The Learning Institute has a regular public seminar programme on higher education each term. The seminars are open to everyone and there is no need to book in advance.
The Michaelmas seminars run during term time on Thursdays (4.00 to 5.30 pm), on the dates below and take place on Level 2 of Littlegate House in St. Ebbe's Street.
If you would like to be added to the research seminar mailing list, please contact us on research or (01865) 2-86811.
View the archive of previous seminars run for the previous 2 years.
The speakers for MT 2013 are:
Professor Sally Brown, Leeds Metropolitan University
Week 1 - Thursday 17 October 2013
Changing the experiences of Masters level learning through improving assessment.

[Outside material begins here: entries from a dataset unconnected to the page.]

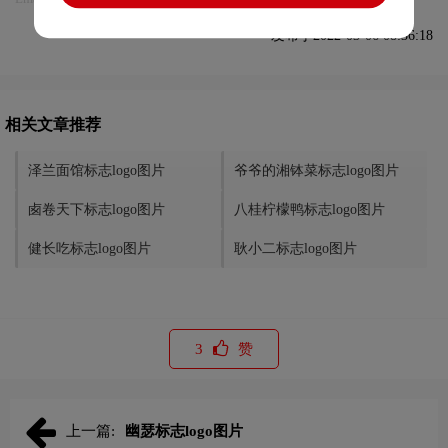
发布于2022-03-06 08:36:18
相关文章推荐
泽兰面馆标志logo图片
爷爷的湘钵菜标志logo图片
卥卷天下标志logo图片
八桂柠檬鸭标志logo图片
健长吃标志logo图片
耿小二标志logo图片
3
赞
上一篇:
幽瑟标志logo图片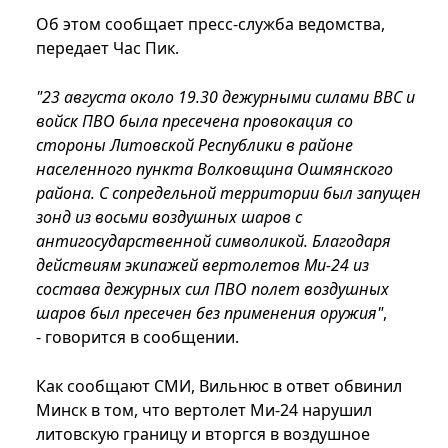
Об этом сообщает пресс-служба ведомства,
передает Час Пик.
"23 августа около 19.30 дежурными силами ВВС и
войск ПВО была пресечена провокация со
стороны Литовской Республики в районе
населенного пункта Волковщина Ошмянского
района. С сопредельной территории был запущен
зонд из восьми воздушных шаров с
антигосударственной символикой. Благодаря
действиям экипажей вертолетов Ми-24 из
состава дежурных сил ПВО полет воздушных
шаров был пресечен без применения оружия"
,
- говорится в сообщении.
Как сообщают СМИ, Вильнюс в ответ обвинил
Минск в том, что вертолет Ми-24 нарушил
литовскую границу и вторгся в воздушное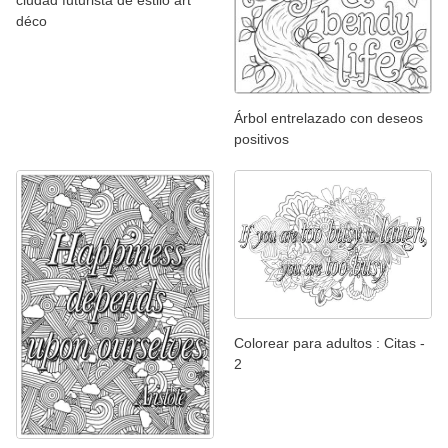
déco
Árbol entrelazado con deseos
positivos
Colorear para adultos : Citas -
2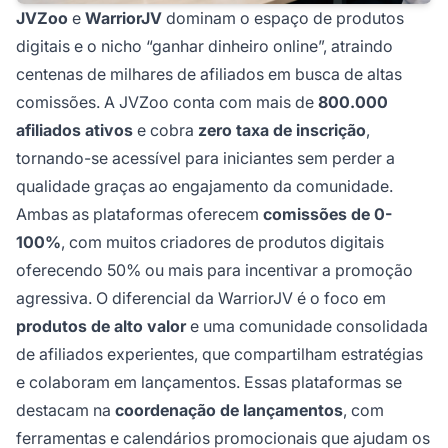
JVZoo
e
WarriorJV
dominam o espaço de produtos
digitais e o nicho “ganhar dinheiro online”, atraindo
centenas de milhares de afiliados em busca de altas
comissões. A JVZoo conta com mais de
800.000
afiliados ativos
e cobra
zero taxa de inscrição
,
tornando-se acessível para iniciantes sem perder a
qualidade graças ao engajamento da comunidade.
Ambas as plataformas oferecem
comissões de 0-
100%
, com muitos criadores de produtos digitais
oferecendo 50% ou mais para incentivar a promoção
agressiva. O diferencial da WarriorJV é o foco em
produtos de alto valor
e uma comunidade consolidada
de afiliados experientes, que compartilham estratégias
e colaboram em lançamentos. Essas plataformas se
destacam na
coordenação de lançamentos
, com
ferramentas e calendários promocionais que ajudam os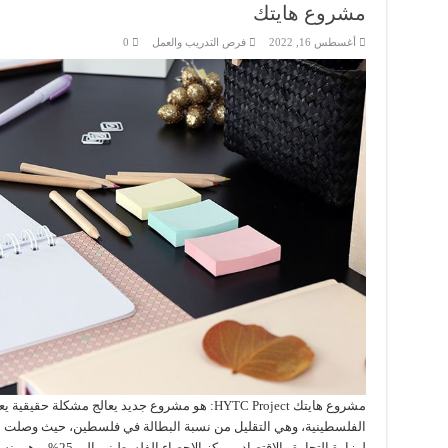
مشروع هايتك
أغسطس 16, 2022
فرص التدريب والعمل
0
مشروع هايتك HYTC Project: هو مشروع جديد يعالج مشكل
الفلسطينية، وهي التقليل من نسبة البطالة في فلسطين، حيث وصلت 
لوزارة التجارة والاقت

Assimilate was UK National Teaching Fellowship £20,000 project based at Leeds Metropolitan University, designed to explore UK and international approaches to Masters-level assessment, a little- researched area of HE pedagogy. There is a growing interest globally in improving the experiences of students at postgraduate level in a highly competitive global environment, with assessment seen as a key aspect of the Masters-level student experience. Authentic, fit-for-purpose assessment practices are likely to enhance the attractiveness of these programmes.
Most assessment in current use at this level relies principally on traditional methods e.g. unseen time-constrained exams, essays, theses and other written assessments. Using face-to-face and phone interviews, the team assembled 34 UK and international case studies of Masters level assessment demonstrating innovative approaches that:
- Propose alternatives to traditional dissertations;
- Offer significant formative feedback opportunities;
- Use digital and other technologies;
- Provide enhanced opportunities for peer support and group work;
- Foster enhanced employability for Masters graduates.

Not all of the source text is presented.